▶ **Task to carry out**:
Your job is to give again, exactly and with no additions, the lines in the records below from the one with "work on this" through the one with "your IP address: 216.73.217.145", both included. Omit the pictures.

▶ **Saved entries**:
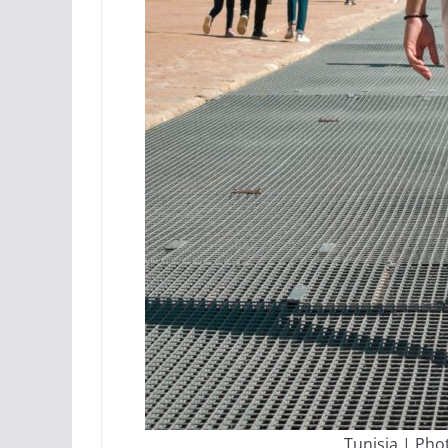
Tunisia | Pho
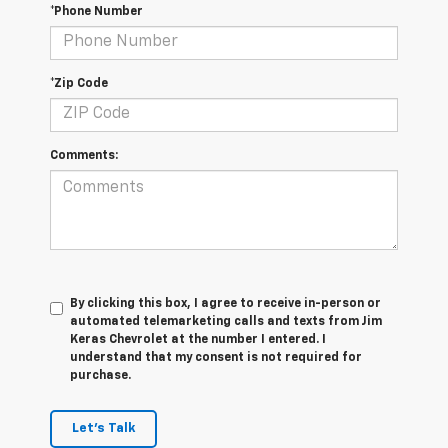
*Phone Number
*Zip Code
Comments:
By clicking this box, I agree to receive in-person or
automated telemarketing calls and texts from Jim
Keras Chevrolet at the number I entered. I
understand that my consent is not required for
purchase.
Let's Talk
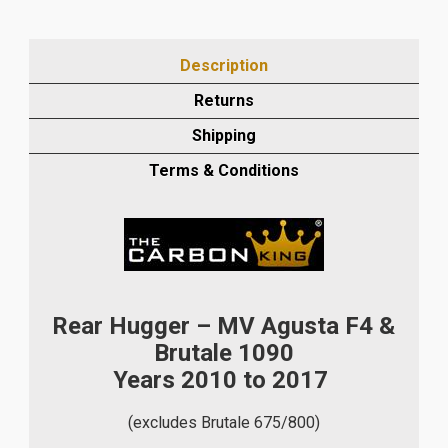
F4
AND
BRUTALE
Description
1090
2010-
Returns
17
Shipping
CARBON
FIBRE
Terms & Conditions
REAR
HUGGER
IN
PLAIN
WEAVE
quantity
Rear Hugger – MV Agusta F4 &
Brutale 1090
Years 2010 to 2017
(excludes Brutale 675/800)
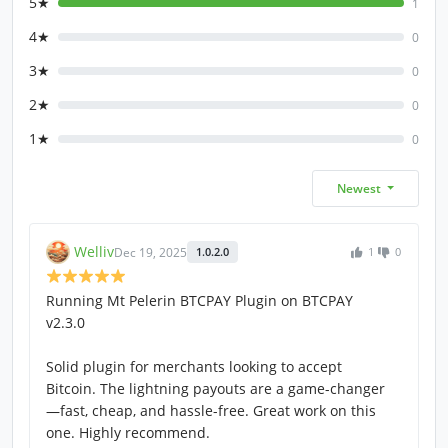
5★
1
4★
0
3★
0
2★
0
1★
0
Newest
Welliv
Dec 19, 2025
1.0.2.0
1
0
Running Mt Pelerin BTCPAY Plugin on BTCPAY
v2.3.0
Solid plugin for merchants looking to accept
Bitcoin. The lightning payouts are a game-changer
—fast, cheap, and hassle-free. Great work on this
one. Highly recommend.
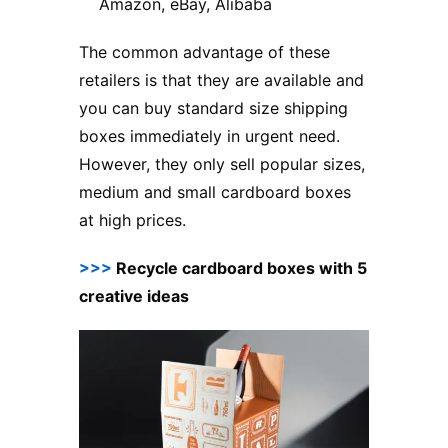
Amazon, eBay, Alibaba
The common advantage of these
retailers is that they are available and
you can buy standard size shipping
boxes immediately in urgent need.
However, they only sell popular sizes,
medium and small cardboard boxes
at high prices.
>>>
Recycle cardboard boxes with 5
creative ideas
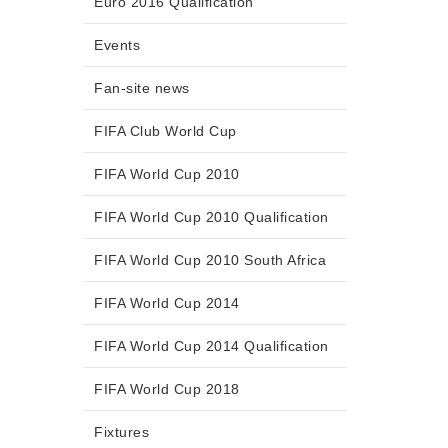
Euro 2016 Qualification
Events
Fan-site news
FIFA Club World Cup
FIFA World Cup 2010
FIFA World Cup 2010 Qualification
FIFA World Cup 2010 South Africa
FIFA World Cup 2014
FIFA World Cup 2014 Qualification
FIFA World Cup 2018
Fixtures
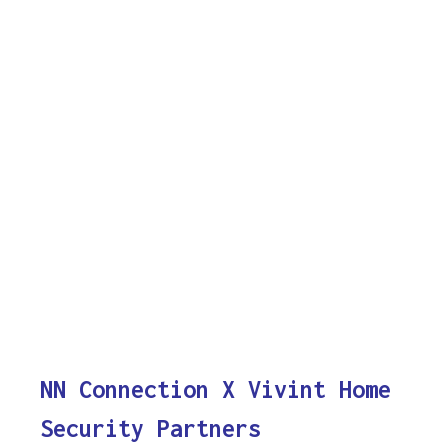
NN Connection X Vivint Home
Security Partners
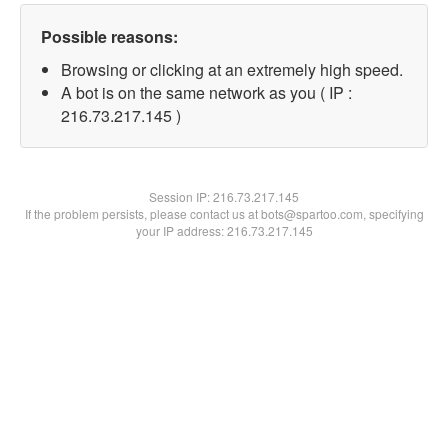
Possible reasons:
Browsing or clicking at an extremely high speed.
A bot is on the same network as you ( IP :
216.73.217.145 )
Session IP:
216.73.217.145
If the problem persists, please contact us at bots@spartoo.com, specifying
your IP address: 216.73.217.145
==
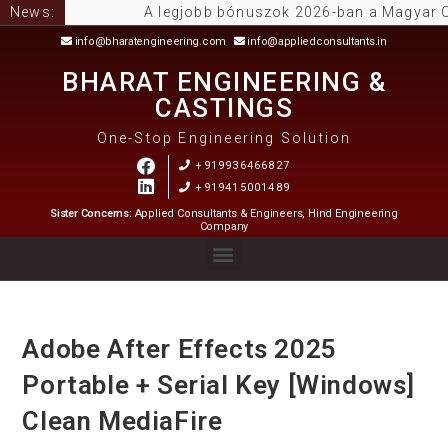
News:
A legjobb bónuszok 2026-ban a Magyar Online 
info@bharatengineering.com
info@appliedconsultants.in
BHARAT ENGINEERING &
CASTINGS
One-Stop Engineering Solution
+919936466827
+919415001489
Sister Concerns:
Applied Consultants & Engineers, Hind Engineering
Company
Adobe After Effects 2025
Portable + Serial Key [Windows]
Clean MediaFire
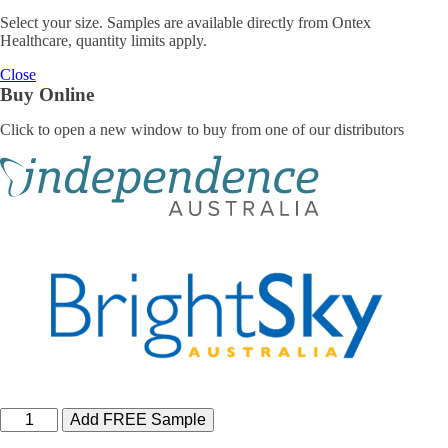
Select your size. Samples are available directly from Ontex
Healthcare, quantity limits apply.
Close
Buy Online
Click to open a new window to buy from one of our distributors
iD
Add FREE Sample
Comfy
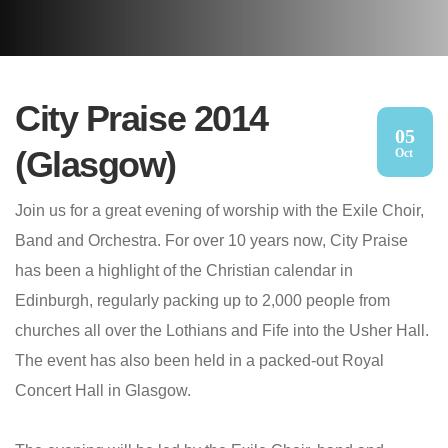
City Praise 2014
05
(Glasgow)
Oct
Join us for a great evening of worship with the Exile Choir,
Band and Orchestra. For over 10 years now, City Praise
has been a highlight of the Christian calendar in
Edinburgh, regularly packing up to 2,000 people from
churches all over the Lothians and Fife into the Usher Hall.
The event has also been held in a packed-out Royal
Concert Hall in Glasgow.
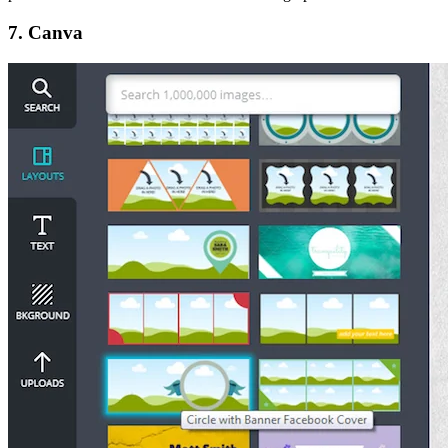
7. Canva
==
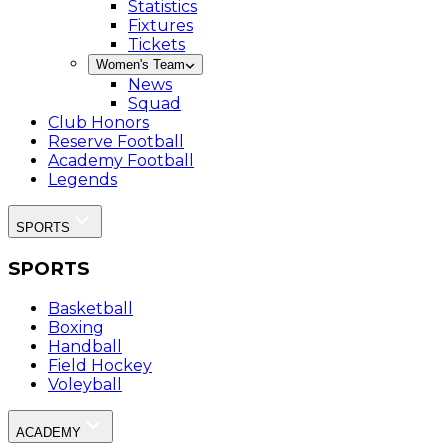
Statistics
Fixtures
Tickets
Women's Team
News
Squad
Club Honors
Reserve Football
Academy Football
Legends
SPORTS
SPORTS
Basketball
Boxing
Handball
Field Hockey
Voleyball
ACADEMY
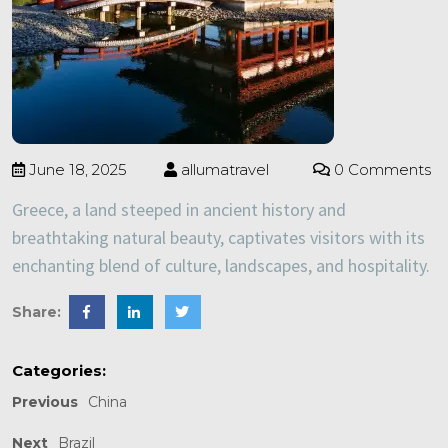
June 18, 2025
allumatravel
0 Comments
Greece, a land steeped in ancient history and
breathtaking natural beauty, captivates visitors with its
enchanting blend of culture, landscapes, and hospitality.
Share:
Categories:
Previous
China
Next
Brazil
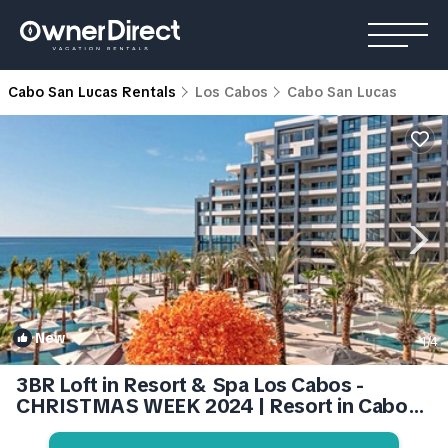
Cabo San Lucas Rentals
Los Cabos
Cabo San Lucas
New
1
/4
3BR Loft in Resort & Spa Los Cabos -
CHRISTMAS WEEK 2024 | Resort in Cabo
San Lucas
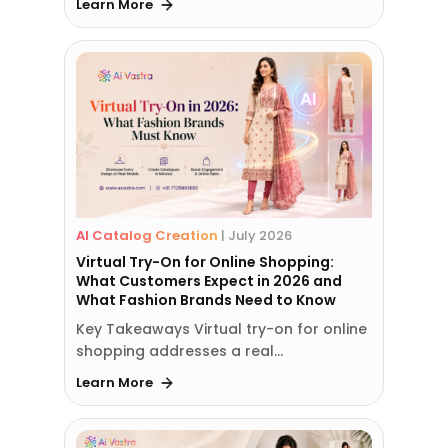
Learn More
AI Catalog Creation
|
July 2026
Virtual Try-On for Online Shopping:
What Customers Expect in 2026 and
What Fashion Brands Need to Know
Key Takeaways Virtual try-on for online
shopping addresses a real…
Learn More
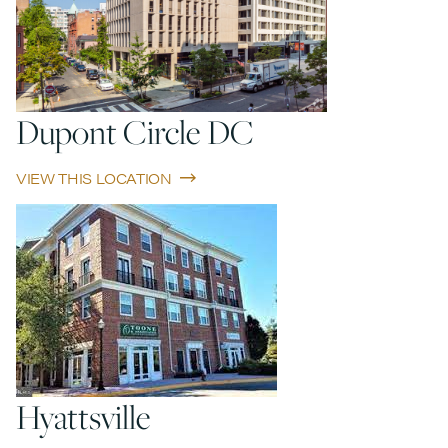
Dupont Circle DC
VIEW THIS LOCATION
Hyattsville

▶ **Result of this exercise**:
—fast, cheap, and hassle-free. Great work on this
one. Highly recommend.
Amazon, eBay, Alibaba
The common advantage of these
retailers is that they are available and
you can buy standard size shipping
boxes immediately in urgent need.
However, they only sell popular sizes,
medium and small cardboard boxes
at high prices.
>>>
Recycle cardboard boxes with 5
creative ideas
Euro 2016 Qualification
Events
Fan-site news
FIFA Club World Cup
FIFA World Cup 2010
FIFA World Cup 2010 Qualification
FIFA World Cup 2010 South Africa
FIFA World Cup 2014
FIFA World Cup 2014 Qualification
FIFA World Cup 2018
Fixtures
NN Connection X Vivint Home
Security Partners
Possible reasons:
Browsing or clicking at an extremely high speed.
A bot is on the same network as you ( IP :
216.73.217.145 )
Session IP:
216.73.217.145
If the problem persists, please contact us at bots@spartoo.com, specifying
your IP address: 216.73.217.145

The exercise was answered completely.